Importante Embora os grupos de segurança do Amazon VPC exijam que as portas sejam abertas somente na direção em que o tráfego de rede é iniciado, a maioria dos firewalls do Windows e das ACLs de rede VPC exigem que as portas sejam abertas em ambas as direções.
-
-
Uma conta de serviço em seu Microsoft AD autogerenciado com permissões delegadas para unir computadores ao domínio. Uma conta de serviço é uma conta de usuário em seu Microsoft AD autogerenciado que recebeu determinadas tarefas.
A conta de serviço também precisa, no mínimo, receber as seguintes permissões na OU à qual você está ingressando no sistema de arquivos:
-
Capacidade de redefinir senhas
-
Capacidade de restringir contas de ler e gravar dados
-
Capacidade validada de gravar no nome do host DNS
-
Capacidade validada de escrever no nome principal do serviço
-
Tenha controle delegado para criar e excluir objetos de computador
-
Capacidade validada de ler e gravar restrições de conta
Eles representam o conjunto mínimo de permissões necessárias para unir objetos de computador ao seu Active Directory. Para obter mais informações, consulte o tópico Erro na documentação do Microsoft Windows Server: O acesso é negado quando usuários não administradores que receberam o controle delegado tentam unir computadores a um controlador de domínio
. -
Para saber mais sobre como criar uma conta de serviço com credenciais de serviço com credenciais de permissões corretas, consulteDelegando privilégios à sua conta de serviço Amazon FSx.

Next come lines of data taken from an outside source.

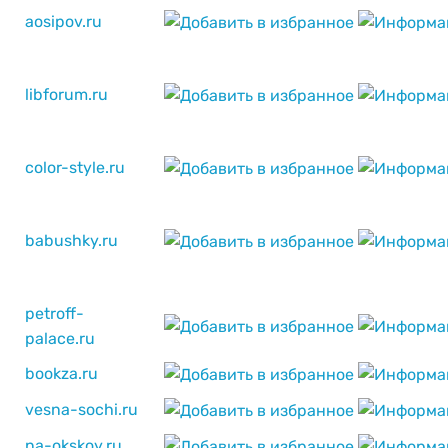
aosipov.ru
libforum.ru
color-style.ru
babushky.ru
petroff-
palace.ru
bookza.ru
vesna-sochi.ru
na-okskoy.ru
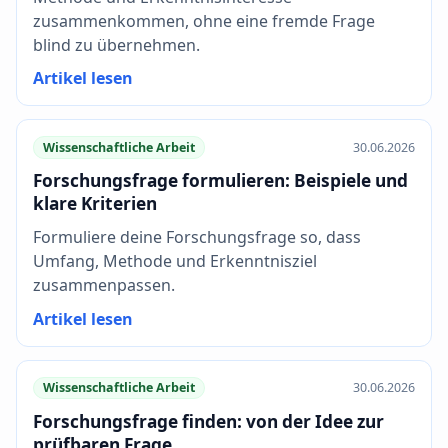
zusammenkommen, ohne eine fremde Frage
blind zu übernehmen.
Artikel lesen
Wissenschaftliche Arbeit
30.06.2026
Forschungsfrage formulieren: Beispiele und
klare Kriterien
Formuliere deine Forschungsfrage so, dass
Umfang, Methode und Erkenntnisziel
zusammenpassen.
Artikel lesen
Wissenschaftliche Arbeit
30.06.2026
Forschungsfrage finden: von der Idee zur
prüfbaren Frage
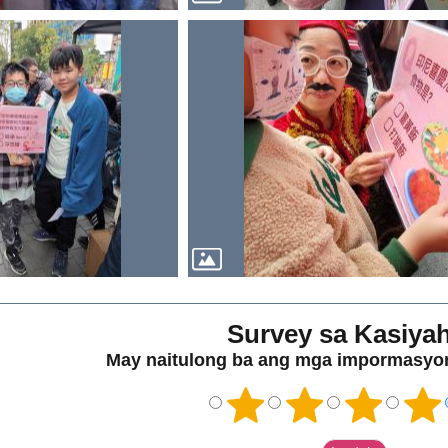
Survey sa Kasiya
May naitulong ba ang mga impormasyon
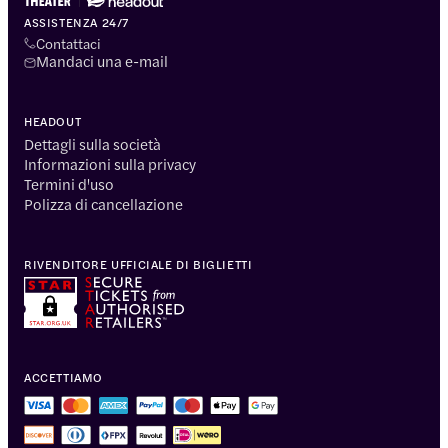
ASSISTENZA 24/7
Contattaci
Mandaci una e-mail
HEADOUT
Dettagli sulla società
Informazioni sulla privacy
Termini d'uso
Polizza di cancellazione
RIVENDITORE UFFICIALE DI BIGLIETTI
ACCETTIAMO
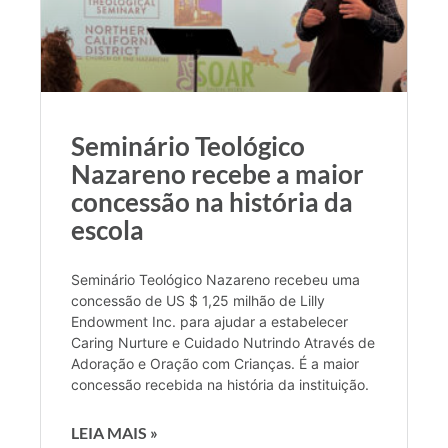
Seminário Teológico
Nazareno recebe a maior
concessão na história da
escola
Seminário Teológico Nazareno recebeu uma
concessão de US $ 1,25 milhão de Lilly
Endowment Inc. para ajudar a estabelecer
Caring Nurture e Cuidado Nutrindo Através de
Adoração e Oração com Crianças. É a maior
concessão recebida na história da instituição.
LEIA MAIS »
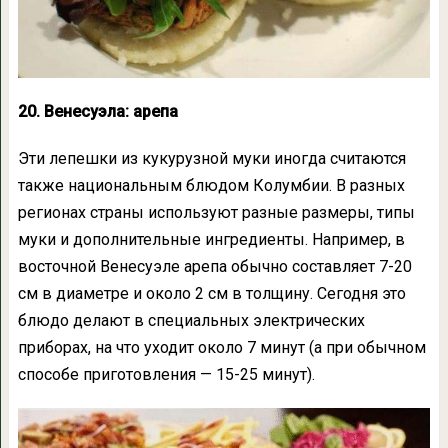
20. Венесуэла: арепа
Эти лепешки из кукурузной муки иногда считаются
также национальным блюдом Колумбии. В разных
регионах страны используют разные размеры, типы
муки и дополнительные ингредиенты. Например, в
восточной Венесуэле арепа обычно составляет 7-20
см в диаметре и около 2 см в толщину. Сегодня это
блюдо делают в специальных электрических
приборах, на что уходит около 7 минут (а при обычном
способе приготовления — 15-25 минут).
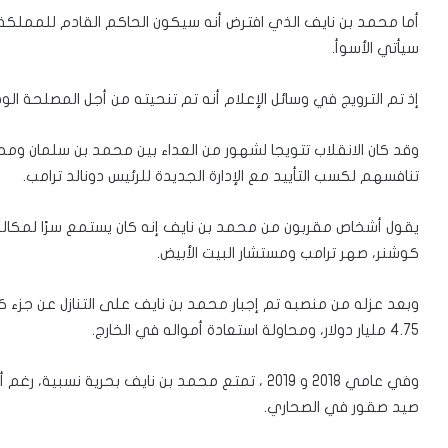
أما محمد بن نايف الذي افترض أنه سيكون الحاكم القادم للمملكة الع
سيأتي الأسوأ.
إذ تم الترويج في وسائل الإعلام أنه تم تنحيته من أجل المصلحة الو
وقد كان الانقلاب تتويجا لشهور من العداء بين محمد بن سلمان وم
تنافسهم لكسب التأييد مع الإدارة الجديدة للرئيس دونالد ترامب.
يقول أشخاص مقربون من محمد بن نايف إنه كان يستمع سرًا لمكال
كوشنر، صهر ترامب ومستشار البيت الأبيض.
4.75 مليار دولار، ومحاولة استعادة أمواله في الخارج.
وفي عامي 2018 و 2019 ، تمتع محمد بن نايف بحرية ن
صيد صقور في الصحاري.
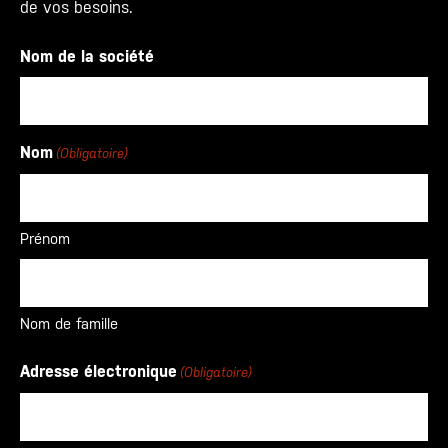
de vos besoins.
Nom de la société
Nom
(Obligatoire)
Prénom
Nom de famille
Adresse électronique
(Obligatoire)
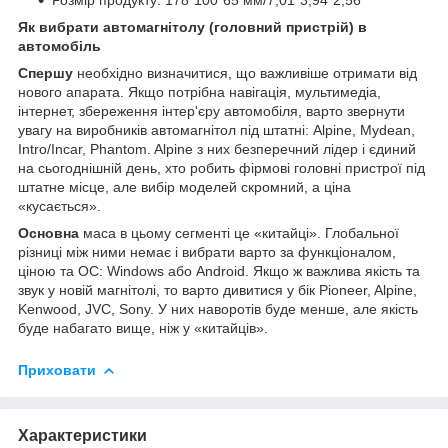
Як вибрати автомагнітолу (головний пристрій) в
автомобіль
Спершу
необхідно визначитися, що важливіше отримати від
нового апарата. Якщо потрібна навігація, мультимедіа,
інтернет, збереження інтер'єру автомобіля, варто звернути
увагу на виробників автомагнітол під штатні: Alpine, Mydean,
Intro/Incar, Phantom. Alpine з них безперечний лідер і єдиний
на сьогоднішній день, хто робить фірмові головні пристрої під
штатне місце, але вибір моделей скромний, а ціна
«кусається».
Основна
маса в цьому сегменті це «китайці». Глобальної
різниці між ними немає і вибрати варто за функціоналом,
ціною та ОС: Windows або Android. Якщо ж важлива якість та
звук у новій магнітолі, то варто дивитися у бік Pioneer, Alpine,
Kenwood, JVC, Sony. У них наворотів буде менше, але якість
буде набагато вище, ніж у «китайців».
Приховати
Характеристики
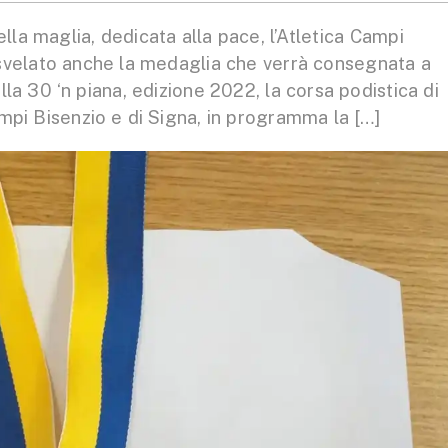
a maglia, dedicata alla pace, l’Atletica Campi
 svelato anche la medaglia che verrà consegnata a
la 30 ‘n piana, edizione 2022, la corsa podistica di
ampi Bisenzio e di Signa, in programma la […]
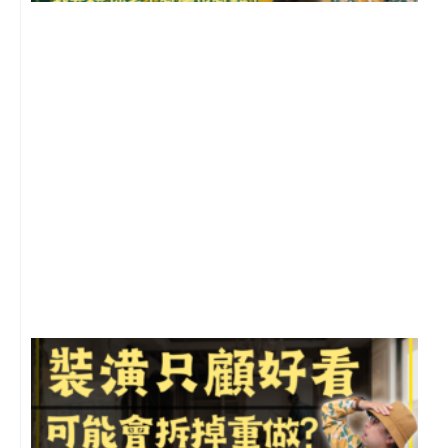
2
年
月
尚
留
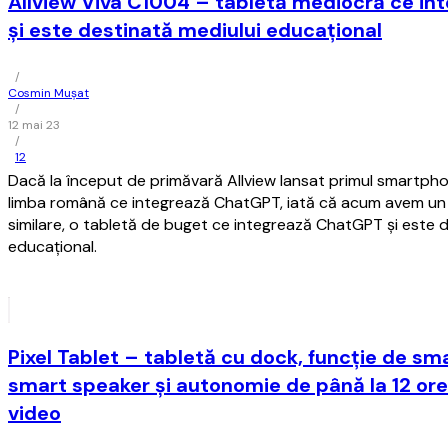
Allview Viva C1004 – tabletă mediocră ce i
şi este destinată mediului educaţional
/
Cosmin Mușat
/
12 mai 23
/
12
Dacă la început de primăvară Allview lansat primul smartpho
limba română ce integrează ChatGPT, iată că acum avem un a
similare, o tabletă de buget ce integrează ChatGPT şi este 
educaţional.
Pixel Tablet – tabletă cu dock, funcție de sma
smart speaker și autonomie de până la 12 ore
video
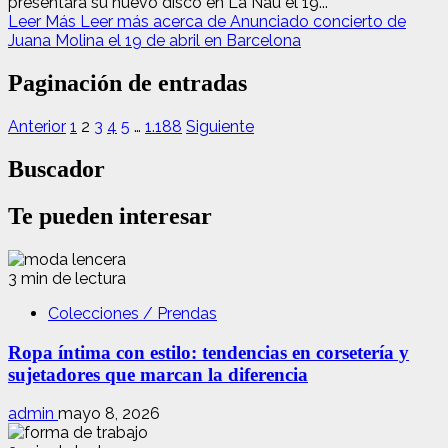
presentará su nuevo disco en La Nau el 19...
Leer Más
Leer más acerca de Anunciado concierto de
Juana Molina el 19 de abril en Barcelona
Paginación de entradas
Anterior
1
2
3
4
5
…
1.188
Siguiente
Buscador
Te pueden interesar
3 min de lectura
Colecciones / Prendas
Ropa íntima con estilo: tendencias en corsetería y
sujetadores que marcan la diferencia
admin
mayo 8, 2026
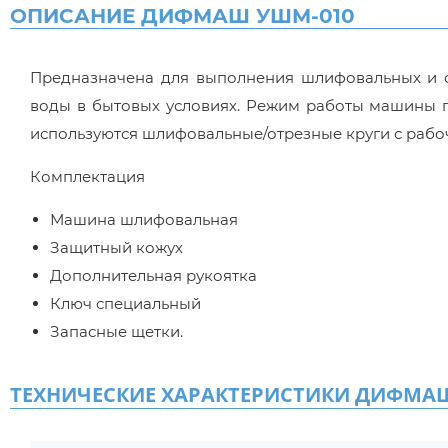
ОПИСАНИЕ ДИФМАШ УШМ-010
Предназначена для выполнения шлифовальных и о
воды в бытовых условиях. Режим работы машины п
используются шлифовальные/отрезные круги с рабоч
Комплектация
Машина шлифовальная
Защитный кожух
Дополнительная рукоятка
Ключ специальный
Запасные щетки.
ТЕХНИЧЕСКИЕ ХАРАКТЕРИСТИКИ ДИФМА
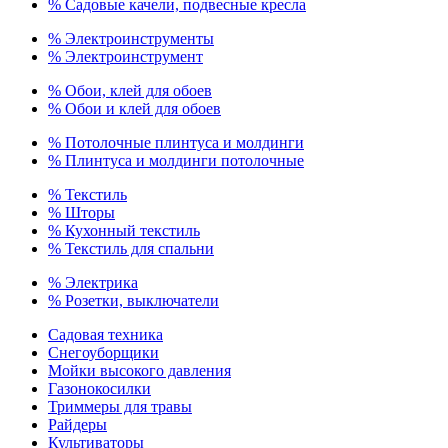
% Садовые качели, подвесные кресла
% Электроинструменты
% Электроинструмент
% Обои, клей для обоев
% Обои и клей для обоев
% Потолочные плинтуса и молдинги
% Плинтуса и молдинги потолочные
% Текстиль
% Шторы
% Кухонный текстиль
% Текстиль для спальни
% Электрика
% Розетки, выключатели
Садовая техника
Снегоуборщики
Мойки высокого давления
Газонокосилки
Триммеры для травы
Райдеры
Культиваторы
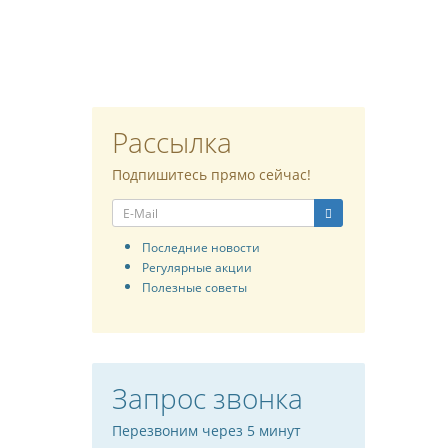
Рассылка
Подпишитесь прямо сейчас!
Последние новости
Регулярные акции
Полезные советы
Запрос звонка
Перезвоним через 5 минут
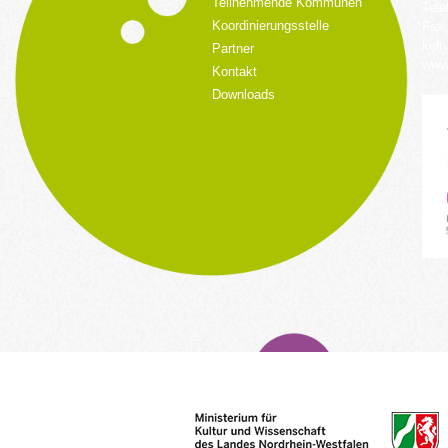
Teilnehmende Kommunen
Tele
Koordinierungsstelle
Fax:
kult
Partner
www.
Kontakt
Downloads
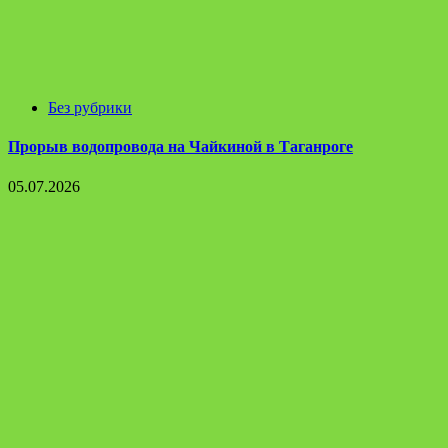
Без рубрики
Прорыв водопровода на Чайкиной в Таганроге
05.07.2026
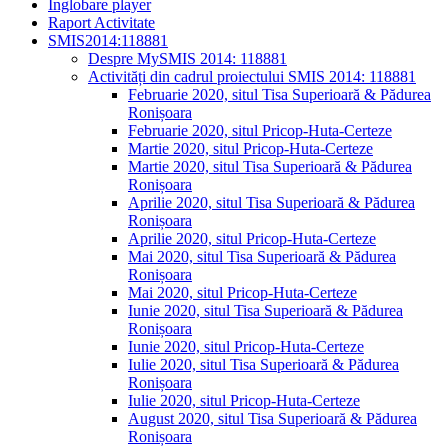
Înglobare player
Raport Activitate
SMIS2014:118881
Despre MySMIS 2014: 118881
Activități din cadrul proiectului SMIS 2014: 118881
Februarie 2020, situl Tisa Superioară & Pădurea
Ronișoara
Februarie 2020, situl Pricop-Huta-Certeze
Martie 2020, situl Pricop-Huta-Certeze
Martie 2020, situl Tisa Superioară & Pădurea
Ronișoara
Aprilie 2020, situl Tisa Superioară & Pădurea
Ronișoara
Aprilie 2020, situl Pricop-Huta-Certeze
Mai 2020, situl Tisa Superioară & Pădurea
Ronișoara
Mai 2020, situl Pricop-Huta-Certeze
Iunie 2020, situl Tisa Superioară & Pădurea
Ronișoara
Iunie 2020, situl Pricop-Huta-Certeze
Iulie 2020, situl Tisa Superioară & Pădurea
Ronișoara
Iulie 2020, situl Pricop-Huta-Certeze
August 2020, situl Tisa Superioară & Pădurea
Ronișoara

O Amazon FSx exige uma conta de serviço válida durante toda a vida útil do sistema de arquivos do Amazon FSx. O Amazon FSx deve ser capaz de gerenciar totalmente o sistema de arquivos e realizar tarefas que exijam a desassociação e a reintegração de seu domínio do Active Directory usando, como substituir um arquivo SVM com defeito ou corrigir o software NetApp ONTAP. Mantenha sua configuração do Active Directory, incluindo as credenciais da conta de serviço, atualizada com o Amazon FSx. Para saber como, consulte Mantendo sua configuração do Active Directory atualizada com o Amazon FSx.
Se esta for a primeira vez que você está utilizando oAWS FSx for ONTAP, certifique-se de configurar antes de começar. Para obter mais informações, consulteConfigurando o FSx para ONTAP
Não mova objetos de computador que o Amazon FSx cria na OU após a criação de suas SVMs nem exclua seu Active Directory enquanto seu SVM estiver unido a ele. Isso fará com que seus SVMs fiquem mal configurados.